The SEC requires RIAs to establish, maintain, and enforce written policies and procedures reasonably designed to prevent violations of the Investment Advisers Act. But when was the last time you updated yours?

Outdated manuals expose your firm to fines, sanctions, and reputational damage. Regularly reviewing policies and procedures ensures you address new regulations and business practices.

Update Manuals to Reflect Evolving RIA Regulations

Incorporating recent rules around advertising, fees, custody, and more shows regulators you’re serious about compliance. Don’t wait for an SEC deficiency letter—act now.

Tailor Policies to Your Firm’s Structure and Activities

One-size-fits-all policies from third-party vendors won’t cut it. The generic language suggests you’re checking a box, not creating real change.

Make Sure Employees Understand the Rules

Simply having written policies isn’t enough. Employees need to know how to apply them. Ongoing training prevents noncompliance and promotes a culture of ethics.

Are You Conducting an Annual Compliance Review?

Under Rule 206(4)-7, RIAs must review their compliance policies and procedures annually for adequacy and effectiveness. This isn’t optional—it’s explicitly required.

Performing an annual risk assessment allows you to identify and address regulatory gaps before they become problems. Don’t wait for the SEC to point out what’s missing.

Assess Risks Based on Your Firm’s Unique Operations

Evaluate compliance through the lens of your firm’s structure, services, clients, vendors, and more. A generic checklist from a third party won’t highlight your specific risks. Consider factors like:

  • Number of clients and types of clients served
  • Services and products offered
  • Use of social media for business purposes
  • Involvement in custody of client assets
  • Oversight of third-party service providers

Review Previous Exams, Complaints, and Incidents

Look back at prior years’ regulatory interactions, client issues, and internal problems. These often indicate areas needing improvement. Analyze deficiency letters from regulators, complaints received, and any internal violations or incidents. Identify patterns and high-risk areas.

Document the Review Process

Memorialize your annual review with reports showing the review’s scope, assessments made, deficiencies found, and changes implemented. The SEC may request to see records of your process, so keep detailed documentation.

Is Your RIA Registration Up to Date?

Thinking of handling a new asset class? Opening an office in another state? Bringing on representatives? These seemingly small changes can impact your registration.

Verify Registration Status with the SEC or State

Confirm your firm and all associated persons are properly registered to conduct current business activities in all jurisdictions. No gaps can exist. Check public registration databases to ensure all information is current.

Disclose All Business Locations

RIAs must list every office where advisory services are offered on registration forms. Unreported branches raise red flags. Keep addresses updated as you open or close locations.

Keep Licenses and Designations Current

Let registrants know if any representatives gained or lost relevant professional credentials requiring disclosure.
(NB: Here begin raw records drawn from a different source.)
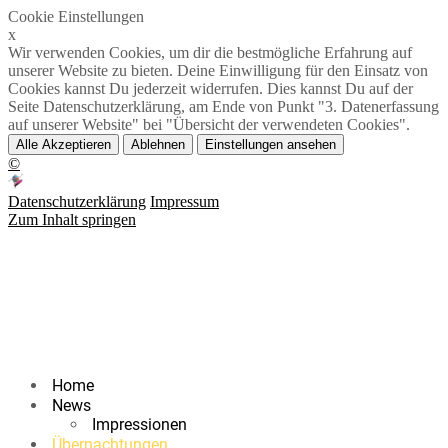
Cookie Einstellungen
x
Wir verwenden Cookies, um dir die bestmögliche Erfahrung auf
unserer Website zu bieten. Deine Einwilligung für den Einsatz von
Cookies kannst Du jederzeit widerrufen. Dies kannst Du auf der
Seite Datenschutzerklärung, am Ende von Punkt "3. Datenerfassung
auf unserer Website" bei "Übersicht der verwendeten Cookies".
Alle Akzeptieren
Ablehnen
Einstellungen ansehen
©
Datenschutzerklärung
Impressum
Zum Inhalt springen
Home
News
Impressionen
Übernachtungen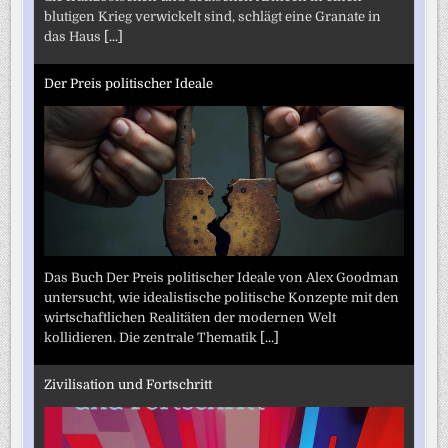
blutigen Krieg verwickelt sind, schlägt eine Granate in
das Haus
[...]
Der Preis politischer Ideale
Das Buch Der Preis politischer Ideale von Alex Goodman
untersucht, wie idealistische politische Konzepte mit den
wirtschaftlichen Realitäten der modernen Welt
kollidieren. Die zentrale Thematik
[...]
Zivilisation und Fortschritt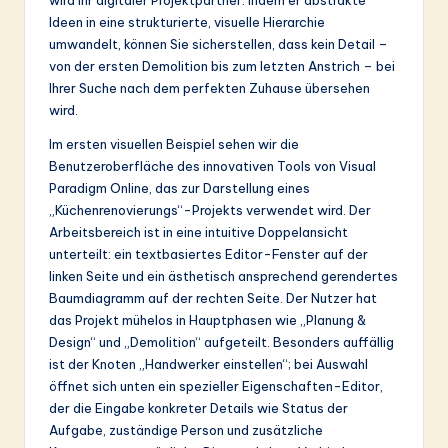
&
Ideen in eine strukturierte, visuelle Hierarchie
umwandelt, können Sie sicherstellen, dass kein Detail –
S
von der ersten Demolition bis zum letzten Anstrich – bei
o
Ihrer Suche nach dem perfekten Zuhause übersehen
wird.
ft
Im ersten visuellen Beispiel sehen wir die
w
Benutzeroberfläche des innovativen Tools von Visual
a
Paradigm Online, das zur Darstellung eines
„Küchenrenovierungs“-Projekts verwendet wird. Der
r
Arbeitsbereich ist in eine intuitive Doppelansicht
e
unterteilt: ein textbasiertes Editor-Fenster auf der
linken Seite und ein ästhetisch ansprechend gerendertes
In
Baumdiagramm auf der rechten Seite. Der Nutzer hat
n
das Projekt mühelos in Hauptphasen wie „Planung &
Design“ und „Demolition“ aufgeteilt. Besonders auffällig
o
ist der Knoten „Handwerker einstellen“; bei Auswahl
v
öffnet sich unten ein spezieller Eigenschaften-Editor,
der die Eingabe konkreter Details wie Status der
a
Aufgabe, zuständige Person und zusätzliche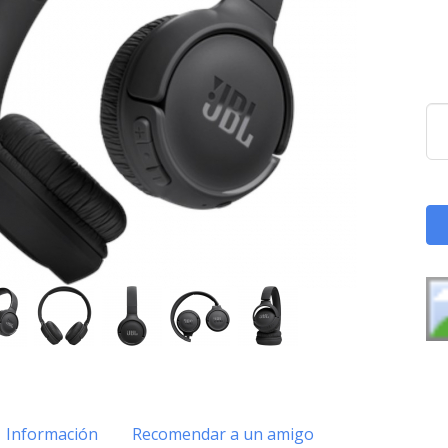
Información
Recomendar a un amigo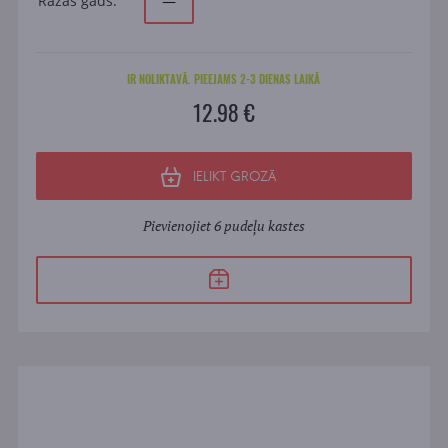
Ražas gads:
—
IR NOLIKTAVĀ. PIEEJAMS 2-3 DIENAS LAIKĀ
12.98 €
IELIKT GROZĀ
Pievienojiet 6 pudeļu kastes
This includes any disciplinary actions against licenses or lapses in continuing education requirements.

Target These Focus Areas in Your RIA Review

Evolving regulations heighten risks in critical areas like technology, marketing, and compensation. Give these topics special attention.

Evaluate Cybersecurity Policies and Protections

  • Assess whether current controls match updated NIST standards
  • Test security measures like multi-factor authentication and endpoint detection
  • Provide cybersecurity training to new hires and refresher courses to existing employees
  • Confirm any third-party vendors meet your security standards

Review Marketing Materials and Advertisements

  • Verify marketing pieces don’t include misleading performance claims
  • Check for adequate disclosure of risks, fees, and conflicts of interest
  • Review social media posts and websites for any regulatory issues

Assess Fees and Compensation Structures

  • Compare fees charged to peers to ensure they are reasonable
  • Revisit any performance-based compensation arrangements under updated SEC guidance
  • Confirm fee schedules match Form ADV disclosures

Confirm Books and Records are Complete and Accurate

Verify all transactions, communications, and client information are properly documented per recordkeeping rules.

Keep Your Compliance Checklist Current

In the fast-paced world of RIA compliance, standing still means falling behind. Be proactive by conducting thorough annual reviews of your compliance program with the help of checklists tailored to your firm. This will give you confidence that your compliance procedures are up-to-date as you head into 2024.